#### [What the exercise asks]
Leaving the pictures aside, reproduce the data in full and word for word.

#### [Data extracts]

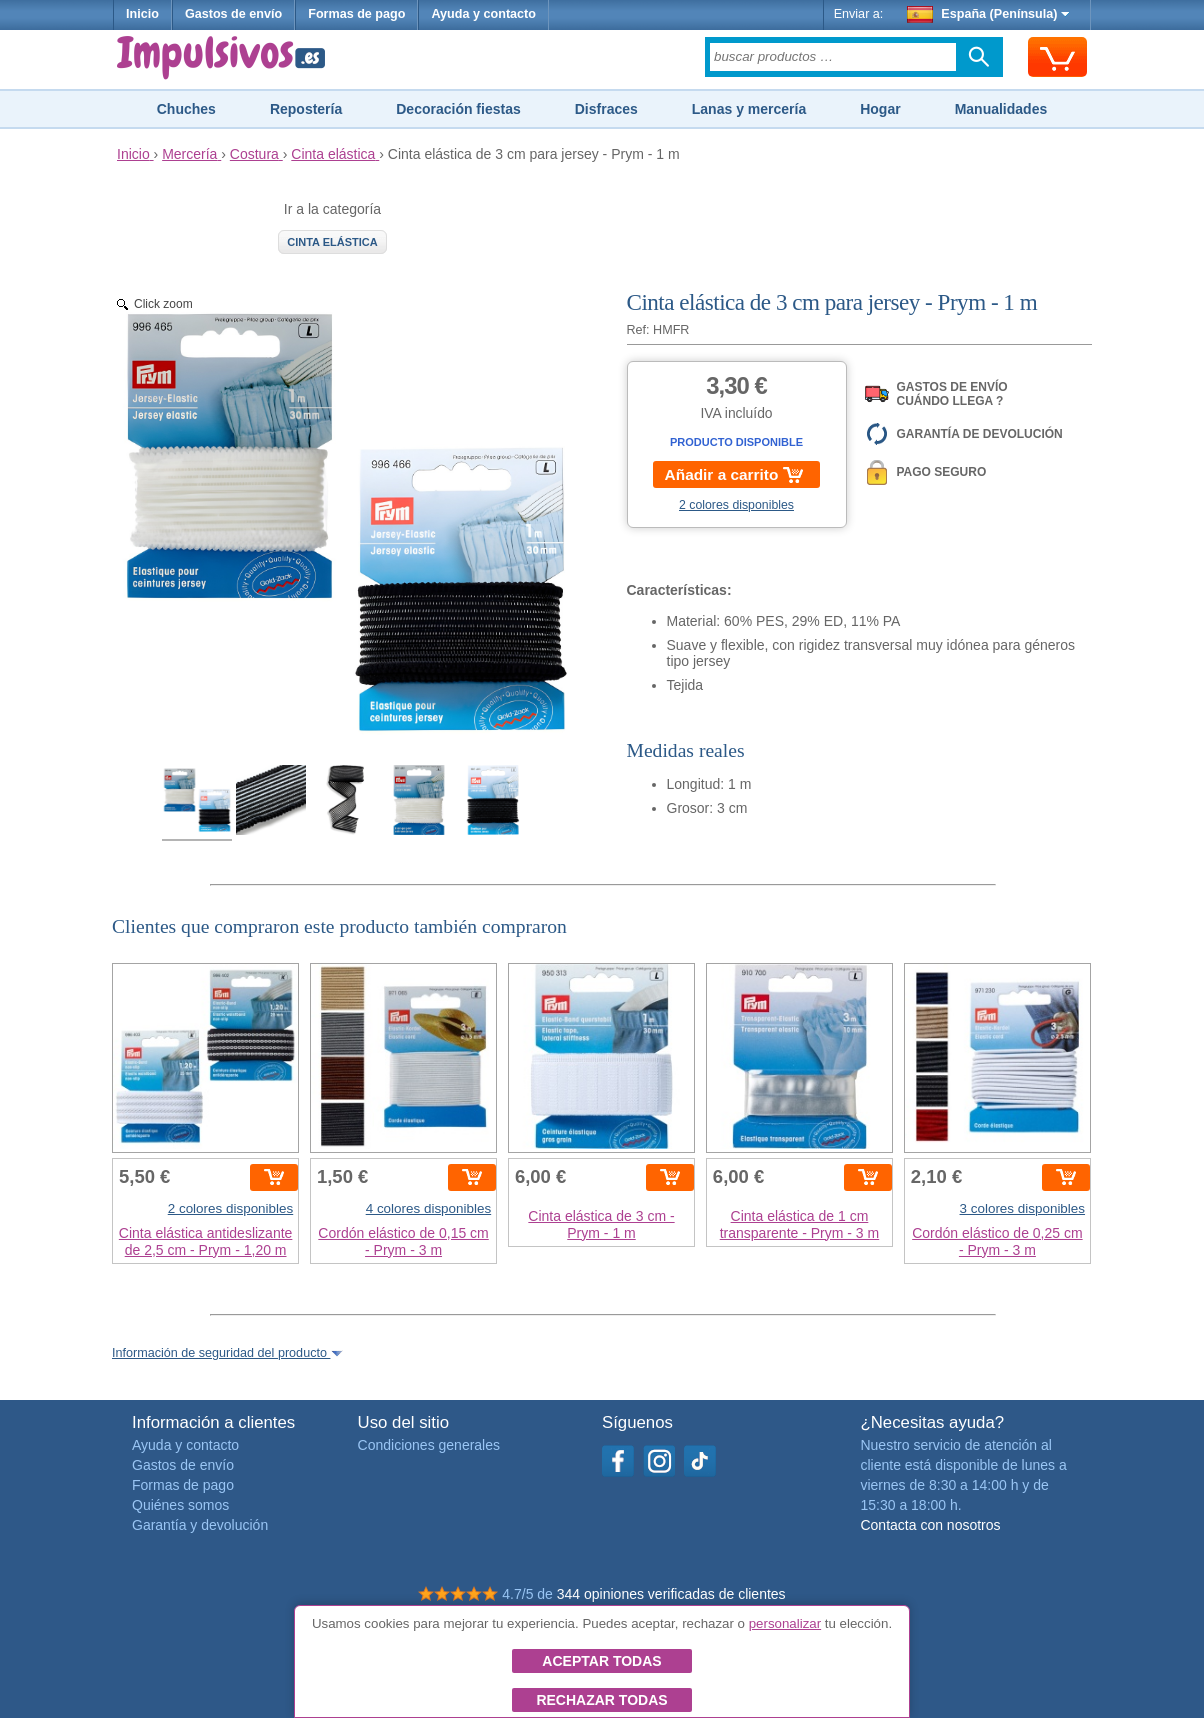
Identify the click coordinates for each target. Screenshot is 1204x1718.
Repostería (306, 109)
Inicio (142, 14)
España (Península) (988, 14)
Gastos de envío (233, 14)
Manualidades (1001, 109)
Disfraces (606, 109)
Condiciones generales (429, 1445)
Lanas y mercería (749, 109)
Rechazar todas (601, 1700)
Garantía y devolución (200, 1525)
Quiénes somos (180, 1505)
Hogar (880, 109)
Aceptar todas (601, 1661)
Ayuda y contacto (483, 14)
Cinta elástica (332, 242)
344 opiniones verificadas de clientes (671, 1594)
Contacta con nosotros (930, 1525)
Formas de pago (356, 14)
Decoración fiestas (458, 109)
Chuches (186, 109)
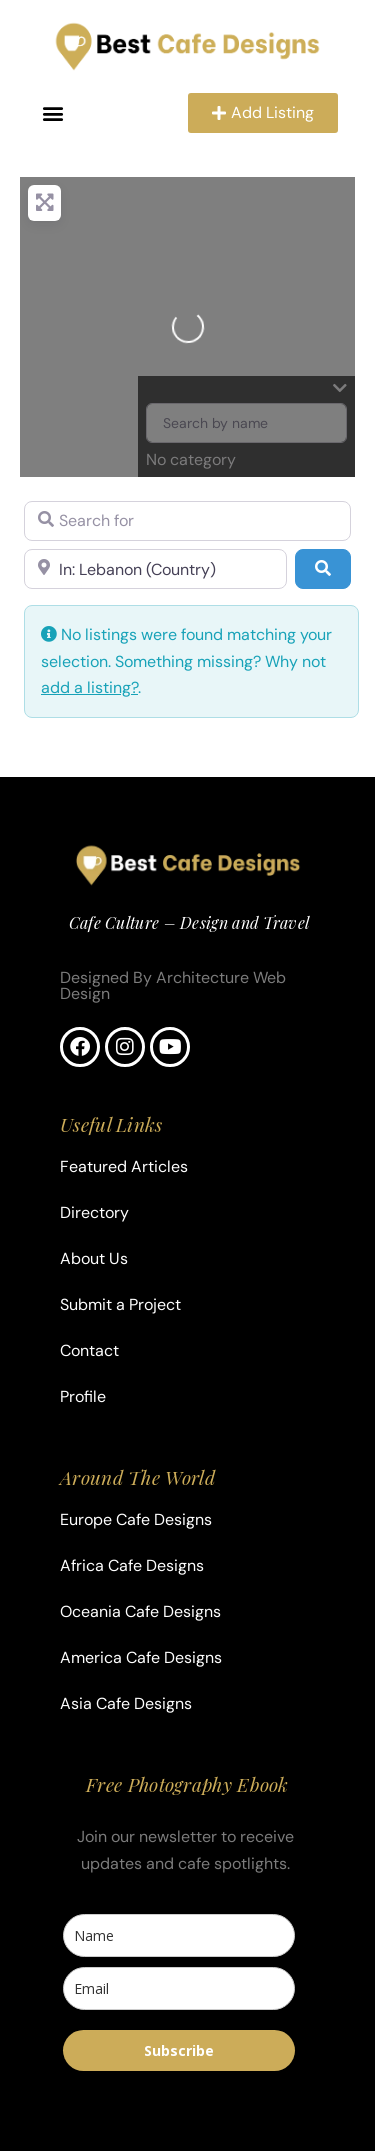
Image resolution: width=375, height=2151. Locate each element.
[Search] (323, 569)
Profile (83, 1396)
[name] (179, 1935)
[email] (179, 1988)
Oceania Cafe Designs (140, 1611)
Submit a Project (120, 1304)
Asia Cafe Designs (126, 1703)
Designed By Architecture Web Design (173, 985)
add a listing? (89, 687)
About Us (94, 1258)
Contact (89, 1350)
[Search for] (187, 521)
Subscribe (179, 2050)
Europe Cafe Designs (136, 1519)
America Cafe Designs (141, 1657)
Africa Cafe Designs (132, 1565)
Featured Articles (124, 1166)
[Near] (155, 569)
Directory (94, 1212)
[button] (53, 112)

#### [Result below]
Identify the click coordinates for each target. Screenshot is 1204x1718.
Repostería (306, 109)
Inicio (142, 14)
España (Península) (988, 14)
Gastos de envío (233, 14)
Manualidades (1001, 109)
Disfraces (606, 109)
Condiciones generales (429, 1445)
Lanas y mercería (749, 109)
Rechazar todas (601, 1700)
Garantía y devolución (200, 1525)
Quiénes somos (180, 1505)
Hogar (880, 109)
Aceptar todas (601, 1661)
Ayuda y contacto (483, 14)
Cinta elástica (332, 242)
344 opiniones verificadas de clientes (671, 1594)
Contacta con nosotros (930, 1525)
Formas de pago (356, 14)
Decoración fiestas (458, 109)
Chuches (186, 109)
Image resolution: width=375, height=2151. Locate each element.
[Search] (323, 569)
Profile (83, 1396)
[name] (179, 1935)
[email] (179, 1988)
Oceania Cafe Designs (140, 1611)
Submit a Project (120, 1304)
Asia Cafe Designs (126, 1703)
Designed By Architecture Web Design (173, 985)
add a listing? (89, 687)
About Us (94, 1258)
Contact (89, 1350)
[Search for] (187, 521)
Subscribe (179, 2050)
Europe Cafe Designs (136, 1519)
America Cafe Designs (141, 1657)
Africa Cafe Designs (132, 1565)
Featured Articles (124, 1166)
[Near] (155, 569)
Directory (94, 1212)
[button] (53, 112)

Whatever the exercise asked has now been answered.